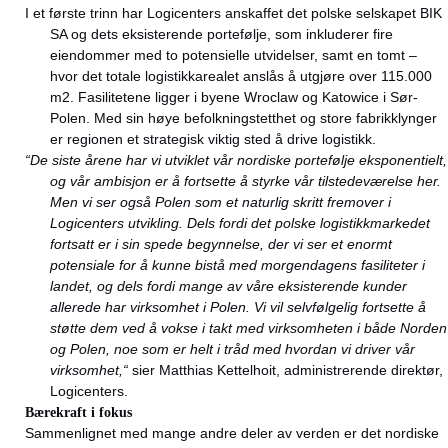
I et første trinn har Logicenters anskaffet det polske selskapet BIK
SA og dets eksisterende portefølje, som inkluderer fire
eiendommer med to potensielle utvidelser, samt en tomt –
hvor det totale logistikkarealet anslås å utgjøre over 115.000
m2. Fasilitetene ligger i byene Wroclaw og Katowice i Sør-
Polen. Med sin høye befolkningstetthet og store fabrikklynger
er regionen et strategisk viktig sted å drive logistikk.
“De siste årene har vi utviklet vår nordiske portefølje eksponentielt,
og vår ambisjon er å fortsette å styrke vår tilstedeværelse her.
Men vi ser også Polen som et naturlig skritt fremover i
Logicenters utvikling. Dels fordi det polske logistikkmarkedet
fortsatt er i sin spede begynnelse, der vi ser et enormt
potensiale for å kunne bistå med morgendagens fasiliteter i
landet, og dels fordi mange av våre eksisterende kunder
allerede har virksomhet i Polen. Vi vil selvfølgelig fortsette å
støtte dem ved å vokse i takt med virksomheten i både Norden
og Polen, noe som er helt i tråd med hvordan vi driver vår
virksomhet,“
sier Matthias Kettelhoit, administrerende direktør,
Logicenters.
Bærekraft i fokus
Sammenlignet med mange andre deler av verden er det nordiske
----------
■ **Task prompt**
Your task is to repeat the records exactly. Images do not belong in the copy.

■ **Reply**
I et første trinn har Logicenters anskaffet det polske selskapet BIK
SA og dets eksisterende portefølje, som inkluderer fire
eiendommer med to potensielle utvidelser, samt en tomt –
hvor det totale logistikkarealet anslås å utgjøre over 115.000
m2. Fasilitetene ligger i byene Wroclaw og Katowice i Sør-
Polen. Med sin høye befolkningstetthet og store fabrikklynger
er regionen et strategisk viktig sted å drive logistikk.
“De siste årene har vi utviklet vår nordiske portefølje eksponentielt,
og vår ambisjon er å fortsette å styrke vår tilstedeværelse her.
Men vi ser også Polen som et naturlig skritt fremover i
Logicenters utvikling. Dels fordi det polske logistikkmarkedet
fortsatt er i sin spede begynnelse, der vi ser et enormt
potensiale for å kunne bistå med morgendagens fasiliteter i
landet, og dels fordi mange av våre eksisterende kunder
allerede har virksomhet i Polen. Vi vil selvfølgelig fortsette å
støtte dem ved å vokse i takt med virksomheten i både Norden
og Polen, noe som er helt i tråd med hvordan vi driver vår
virksomhet,“
sier Matthias Kettelhoit, administrerende direktør,
Logicenters.
Bærekraft i fokus
Sammenlignet med mange andre deler av verden er det nordiske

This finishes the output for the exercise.